Anorexia Nervosa is a terminal eating disorder characterized by the punishing fear of gaining weight. It’s coupled with an evocative distorted self-imagery of oneself when he/she looks into the mirror. Empirically, I sometimes feel the same about myself, only that I do it to tease my own body in a lighthearted manner. Anorexics, however, would delve into a downward spiral of neurotic loss of appetite, low self-esteem and depression amongst all other petrifying attributes.

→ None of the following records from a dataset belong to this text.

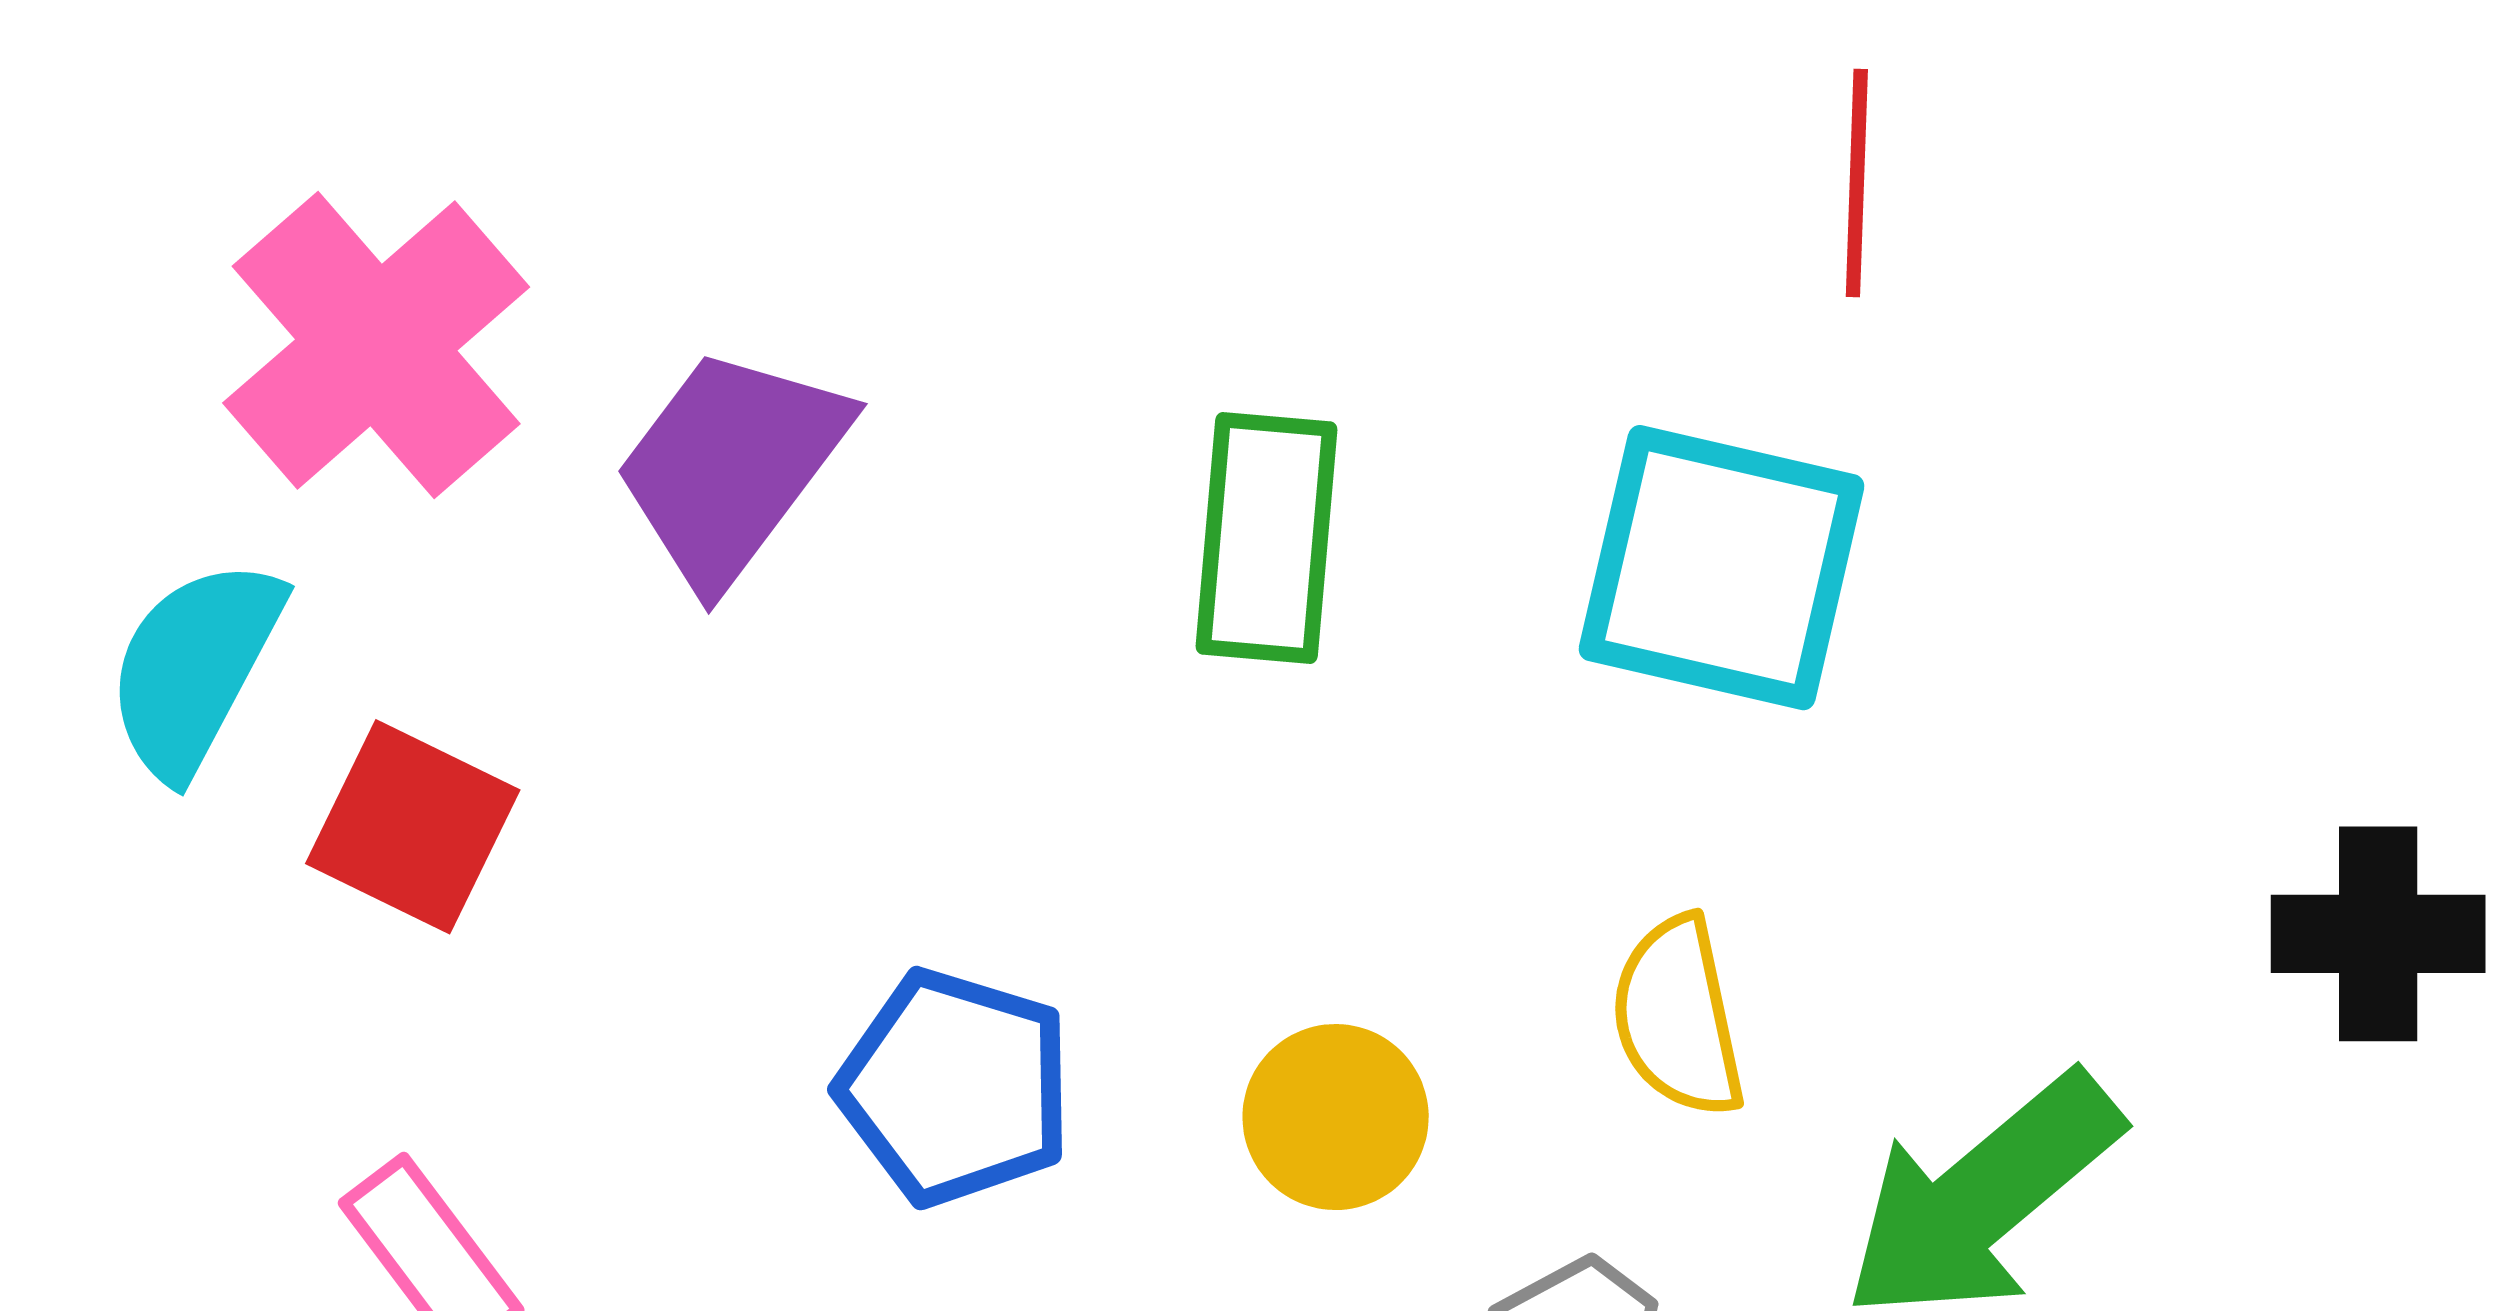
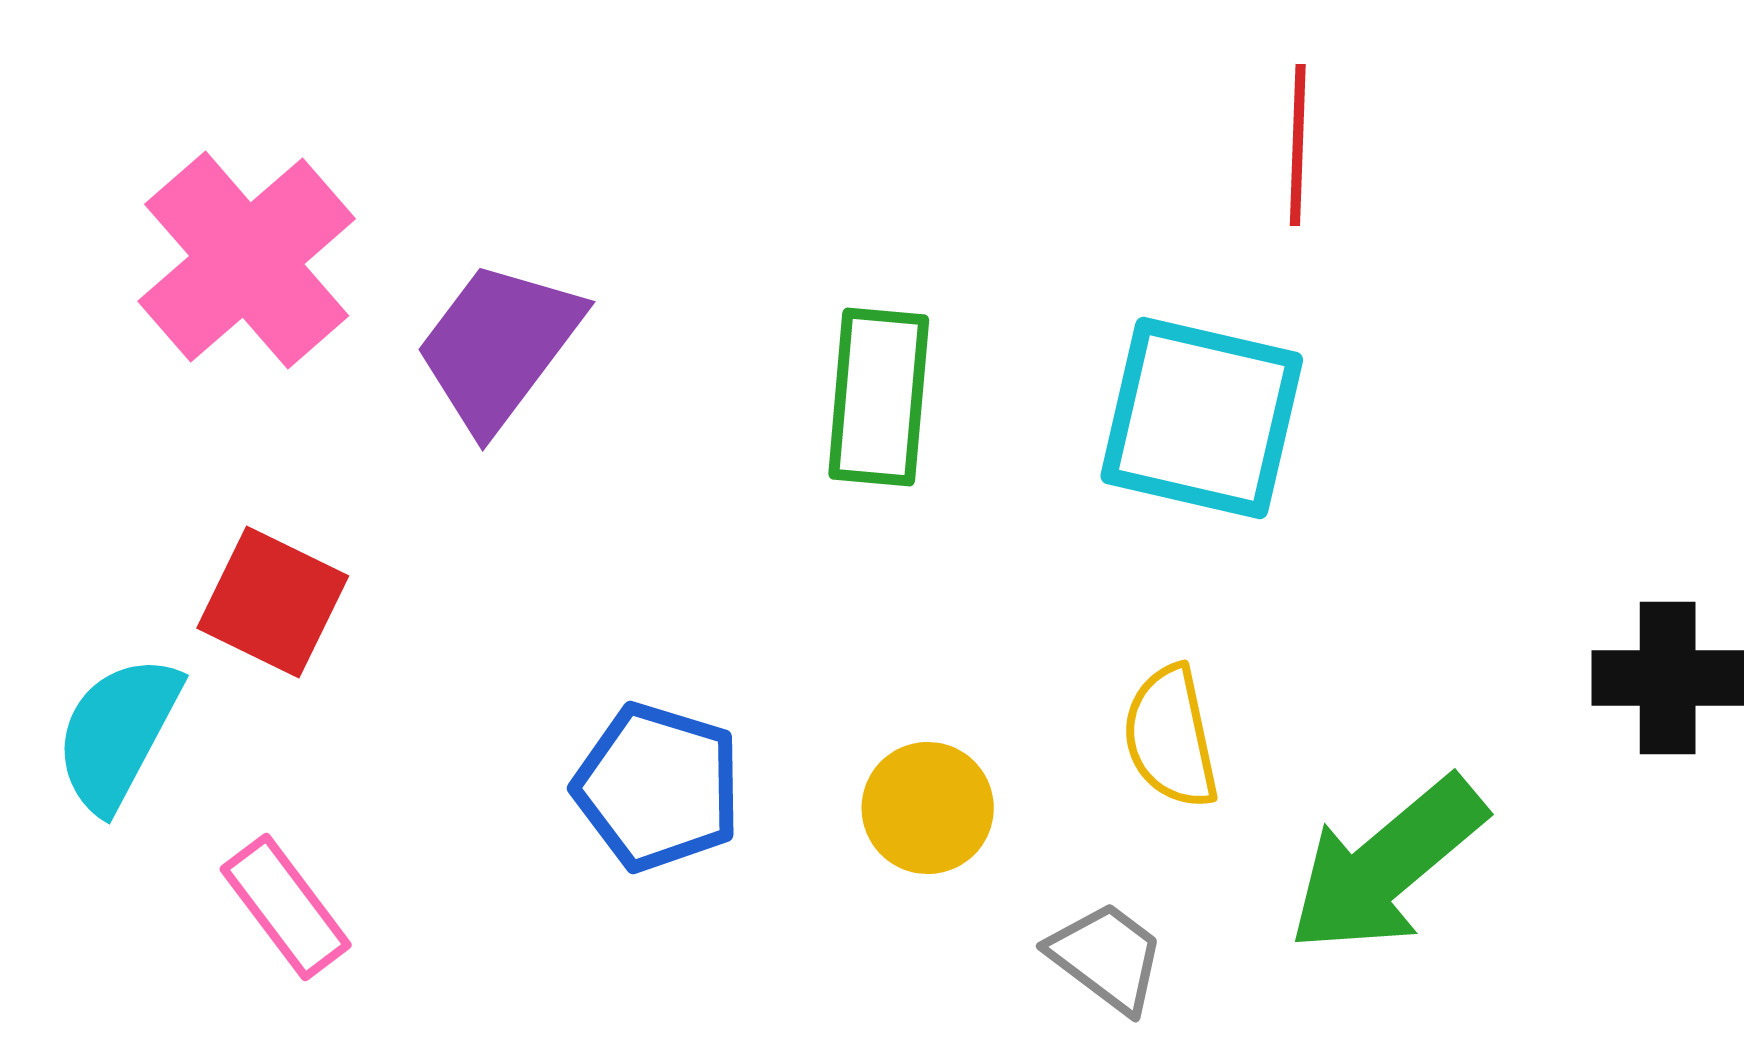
cyan semicircle: (194, 668) -> (118, 733), moved

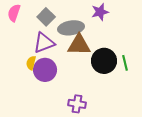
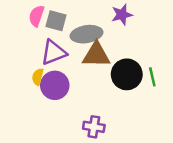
pink semicircle: (14, 13) -> (37, 16), moved
gray square: (46, 17) -> (56, 21), turned -30

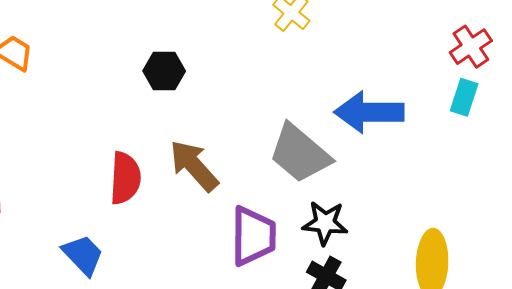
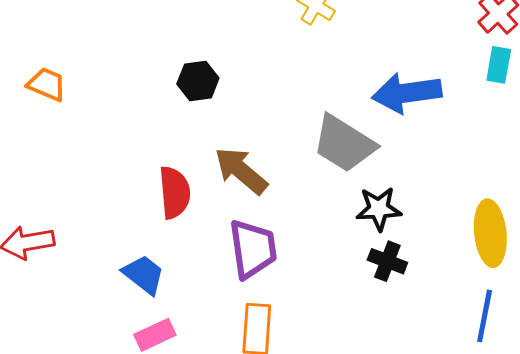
purple trapezoid: (253, 236) -> (253, 249), moved

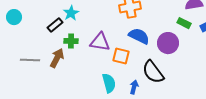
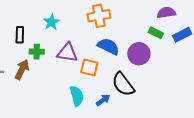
cyan star: (71, 13) -> (51, 22), moved
black rectangle: (55, 25) -> (20, 35), turned -49
blue arrow: (134, 87) -> (103, 100), turned 40

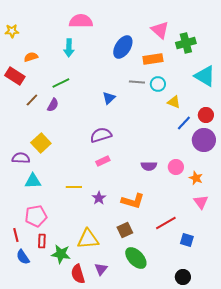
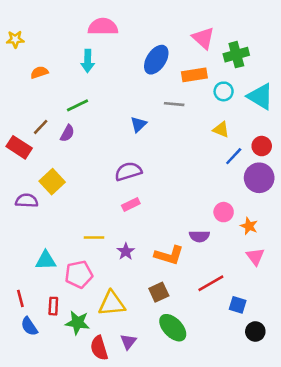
red rectangle: (15, 76) -> (19, 147), moved
cyan circle: (158, 84) -> (224, 91), moved
purple semicircle: (149, 166) -> (199, 236), moved
cyan triangle: (33, 181) -> (46, 260), moved
pink pentagon: (36, 216) -> (79, 274), moved
black circle: (183, 277) -> (255, 331), moved

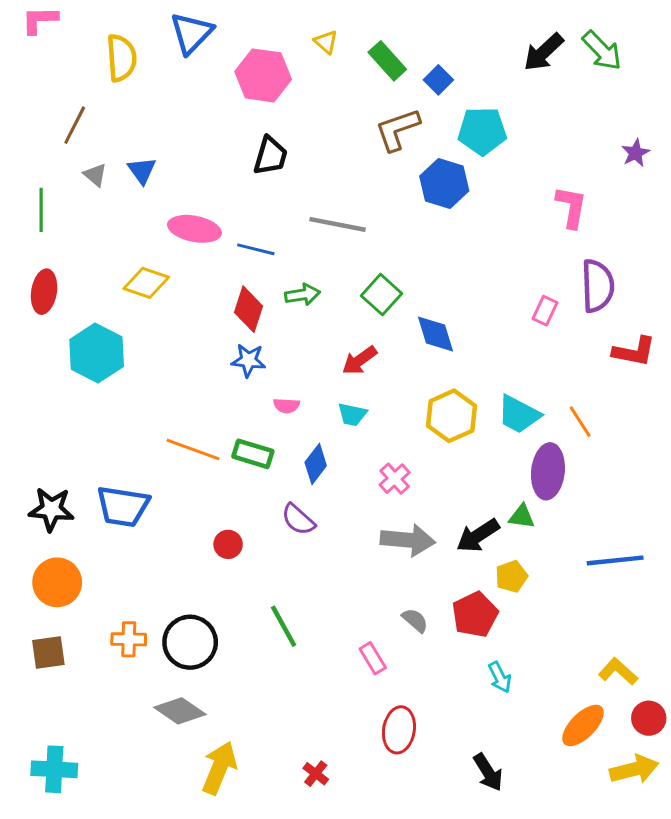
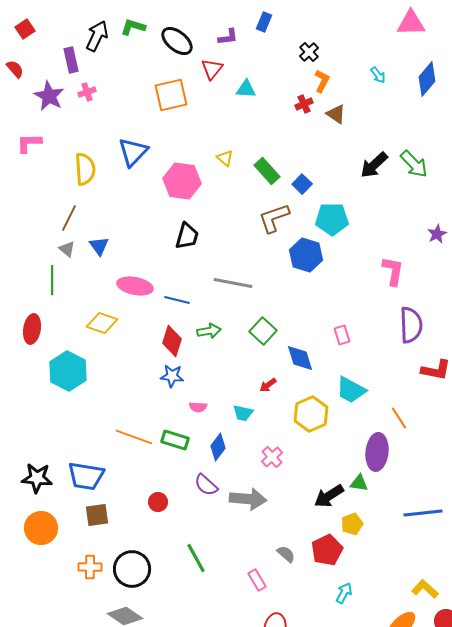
brown line: (75, 125) -> (69, 218), moved
green line: (41, 210) -> (52, 280), moved
pink rectangle: (545, 311) -> (342, 335), moved, turned -42
red arrow: (360, 360) -> (268, 385), moved, size x0.7
cyan trapezoid: (519, 414) -> (351, 390), moved
gray arrow: (408, 540) -> (248, 499), moved
brown square: (48, 652) -> (97, 515), moved
cyan arrow: (500, 677) -> (344, 593), turned -125

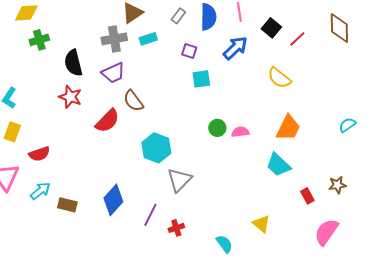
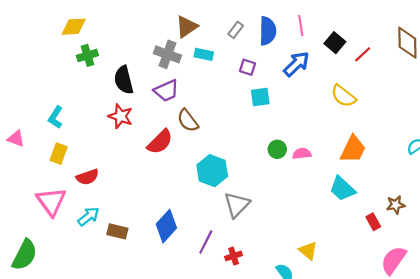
gray cross: (114, 39) -> (167, 54), turned 30
cyan rectangle: (148, 39) -> (204, 54), turned 30
brown star: (337, 185) -> (396, 205), moved
yellow triangle: (261, 224) -> (308, 251), moved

During the radio talk show, my newfound anorexic friend was shivering in pain the whole time. I assume she’s as tall as I am but she was merely even 1/3 of my weight. The most aching part of it all was when I reached out to hold her frail wrists, it felt like death. I don’t mean to lay it on thick or exaggerate, but my 1 hour 15 minutes immersion became a testimony of “mind over matter”. As I spoke to the 15 year old who was clad in a child’s dress which was still king-sized for her, she could barely concentrate. It did occur to me if my discourses were boring, but I conceded that it’s just that she didn’t have sufficient energy to keep her up half the time.
This is so not cool
This girl had smuf-blue fingernails and very swollen, protruding joints. I still can’t seem to forget how perpetually ill she had been (she was anorexic since 9 years old), and that no amount of shrink/ psychology could help cure this desolate soul. I, of course, was compelled to lend her an ear and to stand for a cause against anorexia in Asia.

I wouldn’t write too much about the causes that I stand strongly for as I’ve got an audio clip that’s in production to boot.

To hell with judgments. Celebrate women with curves.